» **Problem**:
Beginning with the line below that contains "Image attached. Segment" and ending with the line that contains "Image attached. Mask", copy every line exactly. Copy nothing else.

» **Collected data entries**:
■ ■ ■ ■ ■

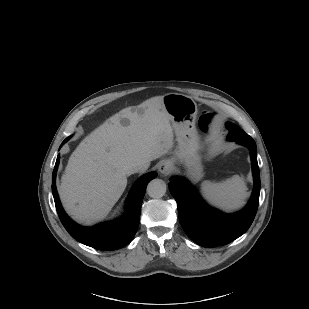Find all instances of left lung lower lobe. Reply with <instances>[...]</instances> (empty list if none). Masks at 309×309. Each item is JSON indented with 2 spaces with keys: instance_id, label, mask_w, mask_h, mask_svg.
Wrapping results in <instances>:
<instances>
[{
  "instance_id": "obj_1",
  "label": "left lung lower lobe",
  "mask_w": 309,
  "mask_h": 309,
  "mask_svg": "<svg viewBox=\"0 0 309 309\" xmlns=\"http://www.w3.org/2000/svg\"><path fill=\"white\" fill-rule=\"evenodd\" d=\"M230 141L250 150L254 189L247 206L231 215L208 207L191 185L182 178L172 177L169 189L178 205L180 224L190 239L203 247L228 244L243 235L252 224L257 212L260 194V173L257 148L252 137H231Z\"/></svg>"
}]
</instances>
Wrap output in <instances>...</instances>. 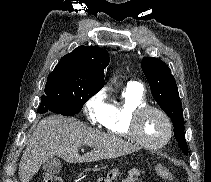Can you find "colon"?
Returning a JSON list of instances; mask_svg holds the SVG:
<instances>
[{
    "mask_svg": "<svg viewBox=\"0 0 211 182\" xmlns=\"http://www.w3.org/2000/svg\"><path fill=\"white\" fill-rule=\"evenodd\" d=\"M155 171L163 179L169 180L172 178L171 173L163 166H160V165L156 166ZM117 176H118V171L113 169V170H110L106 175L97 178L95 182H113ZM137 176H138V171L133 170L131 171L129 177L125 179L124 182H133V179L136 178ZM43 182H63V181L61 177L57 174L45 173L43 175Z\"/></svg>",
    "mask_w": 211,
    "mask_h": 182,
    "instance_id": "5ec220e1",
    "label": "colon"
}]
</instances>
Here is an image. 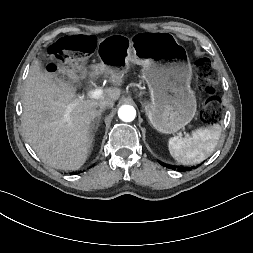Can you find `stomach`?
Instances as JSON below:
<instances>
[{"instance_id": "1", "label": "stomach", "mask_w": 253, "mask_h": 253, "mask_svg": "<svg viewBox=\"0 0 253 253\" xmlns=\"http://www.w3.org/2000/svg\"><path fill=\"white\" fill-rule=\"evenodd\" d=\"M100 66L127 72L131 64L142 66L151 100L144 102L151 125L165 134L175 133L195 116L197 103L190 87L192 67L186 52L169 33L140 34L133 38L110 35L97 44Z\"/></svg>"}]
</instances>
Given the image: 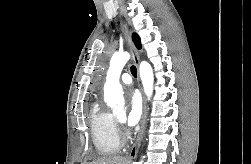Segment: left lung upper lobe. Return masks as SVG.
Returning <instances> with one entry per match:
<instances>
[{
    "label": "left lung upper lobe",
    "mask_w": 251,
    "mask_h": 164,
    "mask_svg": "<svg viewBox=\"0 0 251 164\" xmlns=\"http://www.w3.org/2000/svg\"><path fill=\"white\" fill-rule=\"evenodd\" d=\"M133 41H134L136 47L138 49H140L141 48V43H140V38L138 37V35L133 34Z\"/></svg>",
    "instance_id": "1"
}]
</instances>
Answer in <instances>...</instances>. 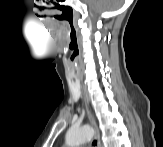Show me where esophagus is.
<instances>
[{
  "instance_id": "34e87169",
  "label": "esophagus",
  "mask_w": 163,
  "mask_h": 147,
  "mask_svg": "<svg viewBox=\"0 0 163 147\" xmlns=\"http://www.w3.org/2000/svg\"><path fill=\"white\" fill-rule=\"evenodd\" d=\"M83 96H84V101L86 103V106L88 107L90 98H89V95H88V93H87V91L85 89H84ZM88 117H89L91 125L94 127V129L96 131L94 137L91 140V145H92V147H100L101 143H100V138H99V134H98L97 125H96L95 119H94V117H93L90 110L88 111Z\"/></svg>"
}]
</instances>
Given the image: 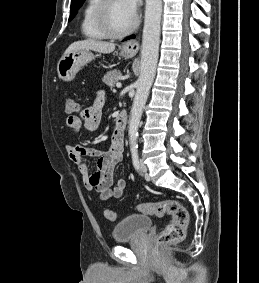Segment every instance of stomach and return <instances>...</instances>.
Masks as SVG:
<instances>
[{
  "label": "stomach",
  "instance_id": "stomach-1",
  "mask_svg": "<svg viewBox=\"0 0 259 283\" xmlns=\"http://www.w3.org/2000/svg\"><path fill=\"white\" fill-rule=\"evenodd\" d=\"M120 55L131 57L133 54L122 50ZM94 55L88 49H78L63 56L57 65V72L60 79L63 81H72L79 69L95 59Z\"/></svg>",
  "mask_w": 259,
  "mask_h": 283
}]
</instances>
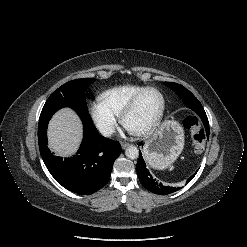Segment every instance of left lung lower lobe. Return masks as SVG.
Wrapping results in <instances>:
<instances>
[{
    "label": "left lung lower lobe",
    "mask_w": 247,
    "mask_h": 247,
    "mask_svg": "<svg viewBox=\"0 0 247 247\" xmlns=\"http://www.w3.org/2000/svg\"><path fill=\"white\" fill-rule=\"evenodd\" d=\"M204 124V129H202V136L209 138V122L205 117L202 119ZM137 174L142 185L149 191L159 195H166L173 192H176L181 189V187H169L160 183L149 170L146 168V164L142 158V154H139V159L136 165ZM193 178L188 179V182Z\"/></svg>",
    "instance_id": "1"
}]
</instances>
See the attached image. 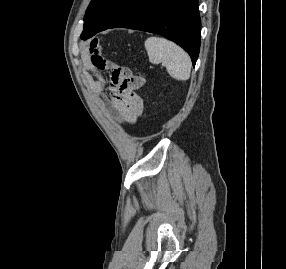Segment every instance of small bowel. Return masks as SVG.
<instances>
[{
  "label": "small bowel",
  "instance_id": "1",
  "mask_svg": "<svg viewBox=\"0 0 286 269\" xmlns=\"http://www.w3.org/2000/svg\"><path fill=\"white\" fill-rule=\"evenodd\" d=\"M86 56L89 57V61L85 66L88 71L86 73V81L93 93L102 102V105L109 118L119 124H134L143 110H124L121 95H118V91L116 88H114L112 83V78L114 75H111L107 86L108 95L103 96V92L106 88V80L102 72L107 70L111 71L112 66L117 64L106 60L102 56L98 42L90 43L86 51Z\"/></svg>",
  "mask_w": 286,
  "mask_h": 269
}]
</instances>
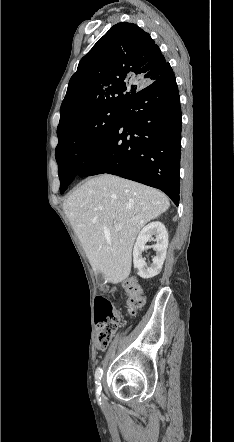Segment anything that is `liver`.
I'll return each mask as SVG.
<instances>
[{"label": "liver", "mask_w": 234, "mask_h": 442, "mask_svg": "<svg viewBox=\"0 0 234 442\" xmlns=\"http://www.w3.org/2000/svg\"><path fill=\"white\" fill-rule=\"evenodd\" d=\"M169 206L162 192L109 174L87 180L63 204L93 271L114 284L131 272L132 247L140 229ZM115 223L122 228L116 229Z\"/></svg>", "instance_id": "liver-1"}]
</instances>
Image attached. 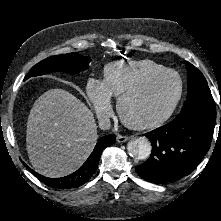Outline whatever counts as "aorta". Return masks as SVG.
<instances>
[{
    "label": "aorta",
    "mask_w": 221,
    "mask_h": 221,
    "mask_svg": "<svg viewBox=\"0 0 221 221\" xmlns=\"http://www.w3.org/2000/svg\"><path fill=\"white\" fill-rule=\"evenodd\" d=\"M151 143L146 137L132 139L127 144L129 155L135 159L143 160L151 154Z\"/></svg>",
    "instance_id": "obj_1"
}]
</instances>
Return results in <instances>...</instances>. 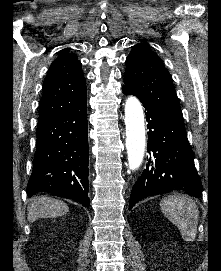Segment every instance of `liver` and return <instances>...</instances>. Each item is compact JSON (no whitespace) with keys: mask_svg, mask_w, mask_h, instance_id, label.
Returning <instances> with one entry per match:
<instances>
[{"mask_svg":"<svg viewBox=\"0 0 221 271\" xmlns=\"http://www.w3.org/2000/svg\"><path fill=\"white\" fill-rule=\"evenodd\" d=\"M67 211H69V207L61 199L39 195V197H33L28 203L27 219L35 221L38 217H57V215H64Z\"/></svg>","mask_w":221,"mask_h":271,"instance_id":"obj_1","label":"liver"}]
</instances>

■ ■ ■ ■ ■

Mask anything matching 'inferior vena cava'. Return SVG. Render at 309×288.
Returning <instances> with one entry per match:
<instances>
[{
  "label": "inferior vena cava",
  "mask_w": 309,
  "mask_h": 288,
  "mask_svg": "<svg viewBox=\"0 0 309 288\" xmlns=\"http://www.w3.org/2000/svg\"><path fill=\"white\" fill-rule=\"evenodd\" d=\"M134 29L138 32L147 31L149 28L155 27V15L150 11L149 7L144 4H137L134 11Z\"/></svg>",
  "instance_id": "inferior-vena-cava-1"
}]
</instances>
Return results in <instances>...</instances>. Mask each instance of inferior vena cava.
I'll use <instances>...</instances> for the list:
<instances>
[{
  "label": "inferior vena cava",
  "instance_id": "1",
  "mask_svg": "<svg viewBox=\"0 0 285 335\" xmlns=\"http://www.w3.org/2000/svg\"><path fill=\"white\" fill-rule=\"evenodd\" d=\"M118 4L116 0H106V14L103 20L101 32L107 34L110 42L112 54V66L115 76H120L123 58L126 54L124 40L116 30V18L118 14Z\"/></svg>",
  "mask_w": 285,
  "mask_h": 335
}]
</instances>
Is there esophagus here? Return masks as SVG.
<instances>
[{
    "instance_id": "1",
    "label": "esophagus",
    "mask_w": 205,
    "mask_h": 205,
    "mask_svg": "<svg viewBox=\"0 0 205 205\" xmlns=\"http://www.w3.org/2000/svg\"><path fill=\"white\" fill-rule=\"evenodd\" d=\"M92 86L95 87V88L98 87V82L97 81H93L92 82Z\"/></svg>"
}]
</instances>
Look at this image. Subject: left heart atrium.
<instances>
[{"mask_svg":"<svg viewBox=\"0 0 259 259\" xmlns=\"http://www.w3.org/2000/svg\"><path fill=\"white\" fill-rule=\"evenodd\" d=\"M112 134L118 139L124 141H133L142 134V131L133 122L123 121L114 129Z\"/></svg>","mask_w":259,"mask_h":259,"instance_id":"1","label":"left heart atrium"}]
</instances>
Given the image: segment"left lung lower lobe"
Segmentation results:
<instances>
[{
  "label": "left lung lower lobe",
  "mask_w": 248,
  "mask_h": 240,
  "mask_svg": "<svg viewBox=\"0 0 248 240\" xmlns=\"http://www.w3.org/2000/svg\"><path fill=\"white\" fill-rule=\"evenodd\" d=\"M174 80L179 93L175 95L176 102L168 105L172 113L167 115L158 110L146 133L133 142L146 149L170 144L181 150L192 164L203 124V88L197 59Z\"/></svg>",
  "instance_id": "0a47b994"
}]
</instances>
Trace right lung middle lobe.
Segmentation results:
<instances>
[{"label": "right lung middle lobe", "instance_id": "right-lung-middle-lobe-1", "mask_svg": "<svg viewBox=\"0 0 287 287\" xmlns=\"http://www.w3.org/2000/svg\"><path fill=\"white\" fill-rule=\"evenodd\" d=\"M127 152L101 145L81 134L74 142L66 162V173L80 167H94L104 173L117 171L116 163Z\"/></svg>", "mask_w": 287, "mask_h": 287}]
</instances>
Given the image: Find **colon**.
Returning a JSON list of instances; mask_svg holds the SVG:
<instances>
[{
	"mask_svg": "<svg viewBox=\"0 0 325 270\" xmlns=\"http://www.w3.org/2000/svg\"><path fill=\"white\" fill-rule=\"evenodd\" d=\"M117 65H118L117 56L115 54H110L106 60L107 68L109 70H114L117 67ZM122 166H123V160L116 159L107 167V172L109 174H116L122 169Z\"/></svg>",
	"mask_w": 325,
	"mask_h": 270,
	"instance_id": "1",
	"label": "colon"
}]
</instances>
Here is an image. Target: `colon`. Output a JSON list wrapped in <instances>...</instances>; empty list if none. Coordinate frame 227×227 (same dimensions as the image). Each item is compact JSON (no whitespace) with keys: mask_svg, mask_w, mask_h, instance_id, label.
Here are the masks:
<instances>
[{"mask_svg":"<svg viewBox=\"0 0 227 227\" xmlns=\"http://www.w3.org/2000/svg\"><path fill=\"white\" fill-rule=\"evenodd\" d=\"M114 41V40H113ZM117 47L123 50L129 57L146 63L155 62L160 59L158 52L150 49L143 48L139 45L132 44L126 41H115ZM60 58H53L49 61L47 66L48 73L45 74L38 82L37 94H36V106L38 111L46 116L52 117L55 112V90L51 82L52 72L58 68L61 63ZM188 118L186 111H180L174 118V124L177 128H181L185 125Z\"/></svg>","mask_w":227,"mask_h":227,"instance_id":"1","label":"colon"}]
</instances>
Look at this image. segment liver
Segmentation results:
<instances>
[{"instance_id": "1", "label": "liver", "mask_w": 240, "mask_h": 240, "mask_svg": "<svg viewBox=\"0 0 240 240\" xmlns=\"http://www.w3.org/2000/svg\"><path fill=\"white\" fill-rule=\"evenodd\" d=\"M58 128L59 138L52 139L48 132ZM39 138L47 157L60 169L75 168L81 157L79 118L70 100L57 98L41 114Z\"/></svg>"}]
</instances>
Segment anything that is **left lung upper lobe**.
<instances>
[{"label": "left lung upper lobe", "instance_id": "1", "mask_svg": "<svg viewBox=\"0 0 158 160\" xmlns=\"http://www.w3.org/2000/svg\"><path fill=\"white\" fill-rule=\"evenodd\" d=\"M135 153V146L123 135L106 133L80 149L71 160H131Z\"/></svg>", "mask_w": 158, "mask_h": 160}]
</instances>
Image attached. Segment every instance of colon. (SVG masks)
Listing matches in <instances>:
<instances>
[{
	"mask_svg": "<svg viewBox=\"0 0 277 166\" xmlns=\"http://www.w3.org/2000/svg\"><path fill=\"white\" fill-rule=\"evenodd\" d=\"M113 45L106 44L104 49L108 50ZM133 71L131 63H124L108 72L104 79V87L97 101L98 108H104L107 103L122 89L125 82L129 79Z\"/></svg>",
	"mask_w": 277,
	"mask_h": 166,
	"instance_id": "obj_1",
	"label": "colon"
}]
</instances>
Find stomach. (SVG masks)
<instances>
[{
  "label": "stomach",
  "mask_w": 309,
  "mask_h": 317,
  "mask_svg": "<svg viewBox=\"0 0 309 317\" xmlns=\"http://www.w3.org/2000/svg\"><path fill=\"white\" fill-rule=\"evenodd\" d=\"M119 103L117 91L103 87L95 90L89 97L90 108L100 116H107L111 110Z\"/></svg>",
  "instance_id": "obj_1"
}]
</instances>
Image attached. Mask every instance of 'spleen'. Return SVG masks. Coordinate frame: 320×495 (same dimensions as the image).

■ ■ ■ ■ ■

» **Written reply**:
Image attached. Segment every instance of colon. (SVG masks)
Listing matches in <instances>:
<instances>
[{
	"mask_svg": "<svg viewBox=\"0 0 277 166\" xmlns=\"http://www.w3.org/2000/svg\"><path fill=\"white\" fill-rule=\"evenodd\" d=\"M113 45L106 44L104 49L108 50ZM133 71L131 63H124L108 72L104 79V87L97 101L98 108H104L107 103L122 89L125 82L129 79Z\"/></svg>",
	"mask_w": 277,
	"mask_h": 166,
	"instance_id": "obj_1",
	"label": "colon"
}]
</instances>
Find stomach. (SVG masks)
<instances>
[{
  "label": "stomach",
  "mask_w": 309,
  "mask_h": 317,
  "mask_svg": "<svg viewBox=\"0 0 309 317\" xmlns=\"http://www.w3.org/2000/svg\"><path fill=\"white\" fill-rule=\"evenodd\" d=\"M119 103L117 91L103 87L95 90L89 97L90 108L100 116H107L111 110Z\"/></svg>",
  "instance_id": "obj_1"
}]
</instances>
Image attached. Mask every instance of 'spleen'. Return SVG masks. Coordinate frame: 320×495 (same dimensions as the image).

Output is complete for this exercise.